If you print the lookup table again, you should see the same output as before. It may seem like showing off to write one line of code instead of three, but it really does make a good deal of sense to write compact, idiomatic code. More code always means more chances for bugs, so I usually try to write code that is as simple as possible (but no simpler).

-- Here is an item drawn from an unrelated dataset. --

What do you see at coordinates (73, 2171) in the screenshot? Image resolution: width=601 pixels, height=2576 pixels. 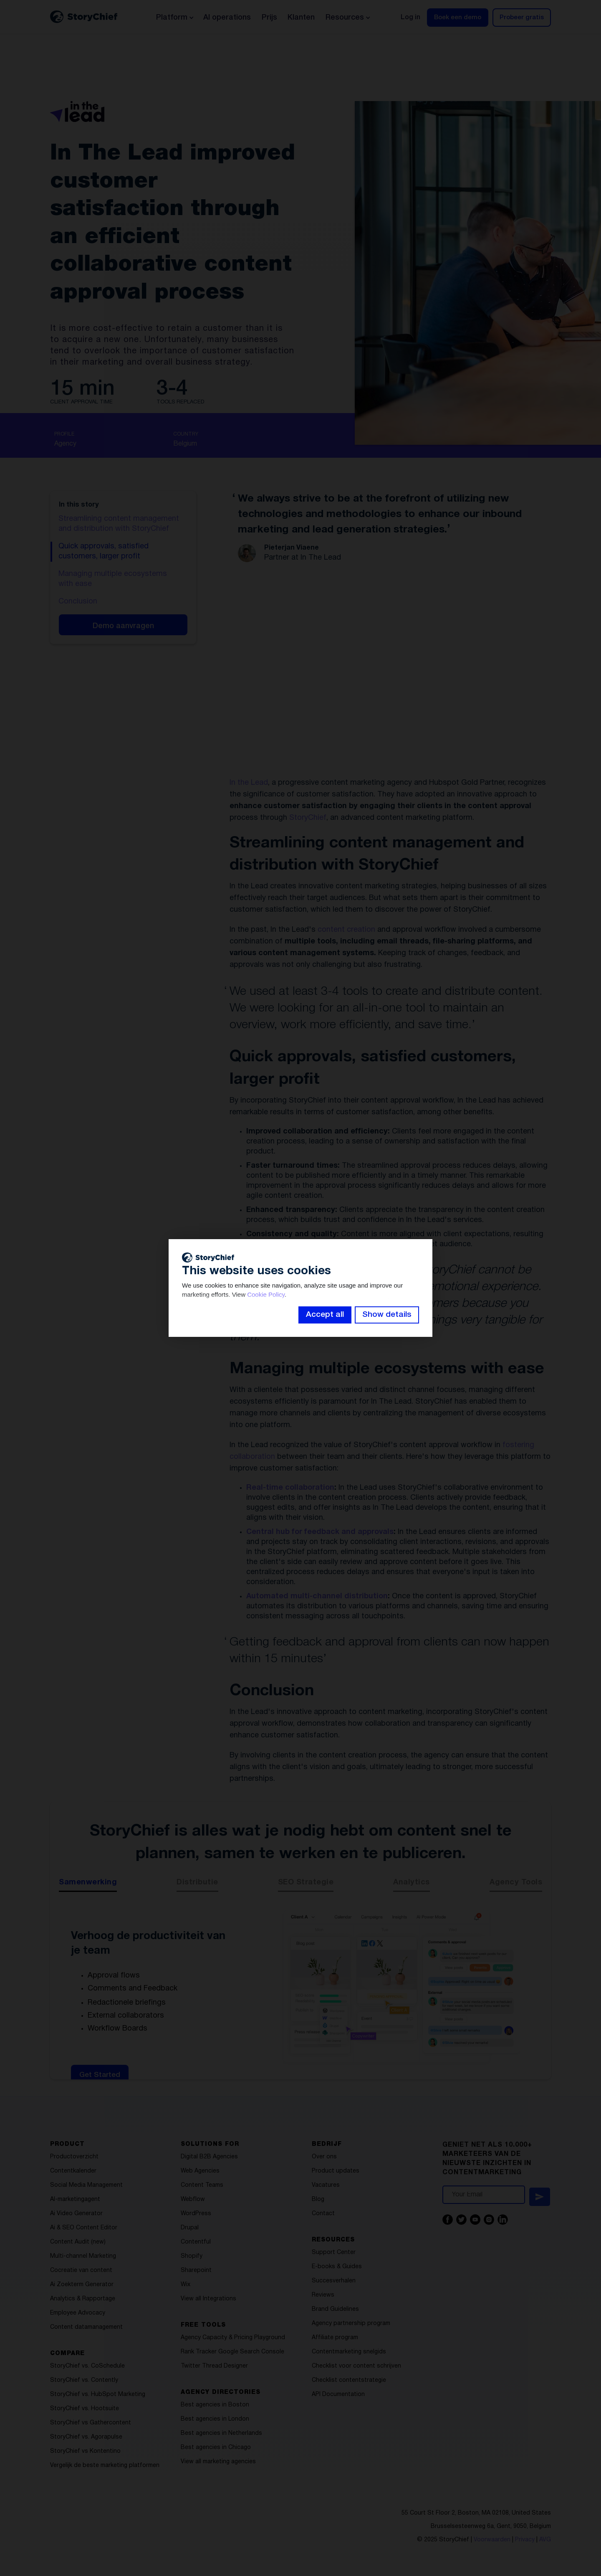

>>> letter = 'a' >>> letter.upper() in lookup True >>> lookup[letter.upper()] 'A is for Amy who fell down the stairs.'
If the letter is found, I can print the line of text for that letter; otherwise, I can print a message saying that I don’t know that letter:
>>> letter = '4'
>>> if letter.upper() in lookup:
... print(lookup[letter.upper()])
... else:
... print('I do not know "{}".'.format(letter))
...
I do not know "4".
An even shorter way to write that would be to use the dict.get() method:
def main():
args = get_args()
lookup = {line[0].upper(): line.rstrip() for line in args.file}
for letter in args.letter:
print(lookup.get(letter.upper(), f'I do not know "{letter}".')) ①
① lookup.get() will return the value for letter.upper() or the warning about a value not being found in our lookup.
Write a phonebook that reads a file and creates a dictionary from the names of your friends and their email or phone numbers.
Create a program that uses a dictionary to count the number of times you see each word in a document.
Write an interactive version of the program that takes input directly from the user. Use while True to set up an infinite loop and keep using the input() function to get the user’s next letter:
$ ./gashlycrumb_interactive.py
Please provide a letter [! to quit]: t
T is for Titus who flew into bits.
Please provide a letter [! to quit]: 7
I do not know "7".
Please provide a letter [! to quit]: !
Bye
Interactive programs are fun to write, but how would you go about testing them? In chapter 17 I’ll show you one way to do this.
A dictionary comprehension is a way to build a dictionary in a one-line for loop.
Defining file input arguments using argparse.FileType saves you time and code.
Python’s pprint module is used to pretty-print complex data structures.